__REQUIRED ACTION__: Records appear below. Give all of them again, exactly.

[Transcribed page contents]
....
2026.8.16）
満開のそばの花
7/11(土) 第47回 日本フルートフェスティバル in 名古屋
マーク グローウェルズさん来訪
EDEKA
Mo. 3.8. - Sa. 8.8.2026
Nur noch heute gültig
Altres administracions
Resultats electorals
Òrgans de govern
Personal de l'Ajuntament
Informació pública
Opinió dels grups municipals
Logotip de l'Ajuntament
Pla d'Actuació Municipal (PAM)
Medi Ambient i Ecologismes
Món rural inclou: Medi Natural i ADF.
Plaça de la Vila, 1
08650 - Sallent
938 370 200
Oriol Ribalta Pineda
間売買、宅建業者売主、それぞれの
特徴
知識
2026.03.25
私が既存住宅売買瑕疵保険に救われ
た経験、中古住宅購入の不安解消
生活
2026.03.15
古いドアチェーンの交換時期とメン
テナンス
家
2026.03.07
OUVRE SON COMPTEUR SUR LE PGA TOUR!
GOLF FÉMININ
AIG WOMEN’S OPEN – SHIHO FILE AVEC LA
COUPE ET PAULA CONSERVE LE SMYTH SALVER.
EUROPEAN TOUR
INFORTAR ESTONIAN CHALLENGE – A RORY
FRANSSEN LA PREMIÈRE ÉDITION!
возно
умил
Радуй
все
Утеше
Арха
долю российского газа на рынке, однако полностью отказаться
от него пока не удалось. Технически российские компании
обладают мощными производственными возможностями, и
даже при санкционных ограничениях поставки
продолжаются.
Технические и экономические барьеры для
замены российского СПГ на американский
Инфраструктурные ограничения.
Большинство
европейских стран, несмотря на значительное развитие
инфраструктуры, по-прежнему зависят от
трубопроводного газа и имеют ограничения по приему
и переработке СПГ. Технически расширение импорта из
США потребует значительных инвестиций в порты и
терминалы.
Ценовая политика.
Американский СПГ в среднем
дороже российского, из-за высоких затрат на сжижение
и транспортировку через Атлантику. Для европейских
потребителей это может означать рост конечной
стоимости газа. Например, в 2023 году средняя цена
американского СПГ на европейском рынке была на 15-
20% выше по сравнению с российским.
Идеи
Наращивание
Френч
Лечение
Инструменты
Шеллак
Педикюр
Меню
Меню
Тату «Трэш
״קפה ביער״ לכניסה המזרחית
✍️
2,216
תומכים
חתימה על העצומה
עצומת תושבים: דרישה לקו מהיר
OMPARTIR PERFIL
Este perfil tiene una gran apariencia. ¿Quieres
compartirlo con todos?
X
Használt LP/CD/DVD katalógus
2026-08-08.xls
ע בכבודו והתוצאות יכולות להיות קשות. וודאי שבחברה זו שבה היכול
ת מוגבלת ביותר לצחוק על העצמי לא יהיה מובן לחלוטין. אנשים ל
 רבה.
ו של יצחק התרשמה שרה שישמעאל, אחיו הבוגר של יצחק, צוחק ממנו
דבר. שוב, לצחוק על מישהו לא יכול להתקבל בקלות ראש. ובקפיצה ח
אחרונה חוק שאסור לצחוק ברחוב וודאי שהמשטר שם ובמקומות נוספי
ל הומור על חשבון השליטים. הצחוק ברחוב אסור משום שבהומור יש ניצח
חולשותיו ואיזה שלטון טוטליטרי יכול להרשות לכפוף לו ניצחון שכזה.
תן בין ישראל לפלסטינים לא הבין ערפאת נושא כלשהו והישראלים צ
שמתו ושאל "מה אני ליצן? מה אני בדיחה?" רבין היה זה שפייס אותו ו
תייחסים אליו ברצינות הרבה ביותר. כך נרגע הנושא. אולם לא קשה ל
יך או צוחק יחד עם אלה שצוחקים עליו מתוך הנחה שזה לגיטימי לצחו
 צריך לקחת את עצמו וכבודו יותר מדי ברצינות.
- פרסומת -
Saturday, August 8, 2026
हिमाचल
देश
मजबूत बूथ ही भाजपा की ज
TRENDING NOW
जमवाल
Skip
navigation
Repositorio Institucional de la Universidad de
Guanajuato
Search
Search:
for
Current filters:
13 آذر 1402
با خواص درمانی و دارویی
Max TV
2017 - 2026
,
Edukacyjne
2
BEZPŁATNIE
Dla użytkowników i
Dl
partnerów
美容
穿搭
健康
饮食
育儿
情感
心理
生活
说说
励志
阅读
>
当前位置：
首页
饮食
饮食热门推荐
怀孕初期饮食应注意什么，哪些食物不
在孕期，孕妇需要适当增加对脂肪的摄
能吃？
....
__RESPONSE TO THIS TASK__:
2026.8.16）
満開のそばの花
7/11(土) 第47回 日本フルートフェスティバル in 名古屋
マーク グローウェルズさん来訪
EDEKA
Mo. 3.8. - Sa. 8.8.2026
Nur noch heute gültig
Altres administracions
Resultats electorals
Òrgans de govern
Personal de l'Ajuntament
Informació pública
Opinió dels grups municipals
Logotip de l'Ajuntament
Pla d'Actuació Municipal (PAM)
Medi Ambient i Ecologismes
Món rural inclou: Medi Natural i ADF.
Plaça de la Vila, 1
08650 - Sallent
938 370 200
Oriol Ribalta Pineda
間売買、宅建業者売主、それぞれの
特徴
知識
2026.03.25
私が既存住宅売買瑕疵保険に救われ
た経験、中古住宅購入の不安解消
生活
2026.03.15
古いドアチェーンの交換時期とメン
テナンス
家
2026.03.07
OUVRE SON COMPTEUR SUR LE PGA TOUR!
GOLF FÉMININ
AIG WOMEN’S OPEN – SHIHO FILE AVEC LA
COUPE ET PAULA CONSERVE LE SMYTH SALVER.
EUROPEAN TOUR
INFORTAR ESTONIAN CHALLENGE – A RORY
FRANSSEN LA PREMIÈRE ÉDITION!
возно
умил
Радуй
все
Утеше
Арха
долю российского газа на рынке, однако полностью отказаться
от него пока не удалось. Технически российские компании
обладают мощными производственными возможностями, и
даже при санкционных ограничениях поставки
продолжаются.
Технические и экономические барьеры для
замены российского СПГ на американский
Инфраструктурные ограничения.
Большинство
европейских стран, несмотря на значительное развитие
инфраструктуры, по-прежнему зависят от
трубопроводного газа и имеют ограничения по приему
и переработке СПГ. Технически расширение импорта из
США потребует значительных инвестиций в порты и
терминалы.
Ценовая политика.
Американский СПГ в среднем
дороже российского, из-за высоких затрат на сжижение
и транспортировку через Атлантику. Для европейских
потребителей это может означать рост конечной
стоимости газа. Например, в 2023 году средняя цена
американского СПГ на европейском рынке была на 15-
20% выше по сравнению с российским.
Идеи
Наращивание
Френч
Лечение
Инструменты
Шеллак
Педикюр
Меню
Меню
Тату «Трэш
״קפה ביער״ לכניסה המזרחית
✍️
2,216
תומכים
חתימה על העצומה
עצומת תושבים: דרישה לקו מהיר
OMPARTIR PERFIL
Este perfil tiene una gran apariencia. ¿Quieres
compartirlo con todos?
X
Használt LP/CD/DVD katalógus
2026-08-08.xls
ע בכבודו והתוצאות יכולות להיות קשות. וודאי שבחברה זו שבה היכול
ת מוגבלת ביותר לצחוק על העצמי לא יהיה מובן לחלוטין. אנשים ל
 רבה.
ו של יצחק התרשמה שרה שישמעאל, אחיו הבוגר של יצחק, צוחק ממנו
דבר. שוב, לצחוק על מישהו לא יכול להתקבל בקלות ראש. ובקפיצה ח
אחרונה חוק שאסור לצחוק ברחוב וודאי שהמשטר שם ובמקומות נוספי
ל הומור על חשבון השליטים. הצחוק ברחוב אסור משום שבהומור יש ניצח
חולשותיו ואיזה שלטון טוטליטרי יכול להרשות לכפוף לו ניצחון שכזה.
תן בין ישראל לפלסטינים לא הבין ערפאת נושא כלשהו והישראלים צ
שמתו ושאל "מה אני ליצן? מה אני בדיחה?" רבין היה זה שפייס אותו ו
תייחסים אליו ברצינות הרבה ביותר. כך נרגע הנושא. אולם לא קשה ל
יך או צוחק יחד עם אלה שצוחקים עליו מתוך הנחה שזה לגיטימי לצחו
 צריך לקחת את עצמו וכבודו יותר מדי ברצינות.
- פרסומת -
Saturday, August 8, 2026
हिमाचल
देश
मजबूत बूथ ही भाजपा की ज
TRENDING NOW
जमवाल
Skip
navigation
Repositorio Institucional de la Universidad de
Guanajuato
Search
Search:
for
Current filters:
13 آذر 1402
با خواص درمانی و دارویی
Max TV
2017 - 2026
,
Edukacyjne
2
BEZPŁATNIE
Dla użytkowników i
Dl
partnerów
美容
穿搭
健康
饮食
育儿
情感
心理
生活
说说
励志
阅读
>
当前位置：
首页
饮食
饮食热门推荐
怀孕初期饮食应注意什么，哪些食物不
在孕期，孕妇需要适当增加对脂肪的摄
能吃？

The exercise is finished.